Westover joined "CBS This Morning" to discuss her transition into society and the difficulty of reconciling what your family wants for you and what you want for yourself.
"There was a lot of skepticism and fear of the federal government and that possibly because of the way we were living that they may come and force us to go to school," she said.
The book recalls some of her family's injuries from working in their junkyard including her being impaled and her brother's leg catching on fire. Even her father's injury, which she says was the most serious, was only treated by her mother's own home remedies.
"I mean, he was standing next to a car when it exploded and he was really badly burned. I think it proves – it wasn't that they didn't care about us. It's just the way his mind worked, the beliefs that he had," she said.
A particularly difficult part of Westover's childhood, she says, was her parents' refusal to believe that her older brother was abusive to her.
"When I confronted my parents with that, they decided to try and convince me that I was insane and I couldn't trust my own memories and ultimately that would lead to is estrangement from my family. At first that was their choice, they ostracized me for speaking up against my brother and then eventually, it took me a lot of years, but then that was also my choice," she said.
In a statement to CBS News, a lawyer for Westover's parents said: "Tara was a loved daughter who was educated by her parents such that at age 16 she received a scholarship from BYU, a school that is not easy to get into. Like her two brothers that got PhDs, homeschooling was a sufficient foundation for their education."
"One of the reasons I wrote the book is because of the gaslighting I experienced from my parents. Their continual denial of things that were happening, like with my brother," she said. "I think the tragedy here isn't that bad people do bad things. I think the tragedy is what good people do to keep secrets."
It was another older brother who inspired her to try to go to college despite any formal education.
"He'd educated himself. He had bought the books and just taught it himself and he told me that I should try to go to college. So I bought an ACT study guide and I tried to teach myself enough math and grammar," she said.
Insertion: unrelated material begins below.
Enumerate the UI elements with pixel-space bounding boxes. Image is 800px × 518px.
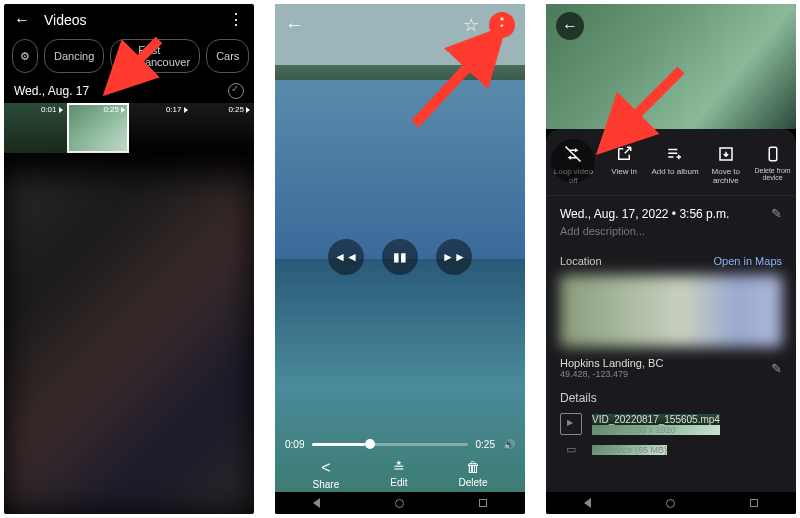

While she was able to get into Brigham Young University, the transition wasn't smooth.
"It was really difficult. I mean, I arrived and I didn't know what the Holocaust was," she said.
In writing her memoir, Westover grappled with the obligations of family and the limits to those obligations.
"I felt like I needed to come to terms with the decision I'd made to let go of my family," she said. "What do you do when you want to be loyal to your family but you feel that loyalty to them is in conflict somehow with loyalty to yourself."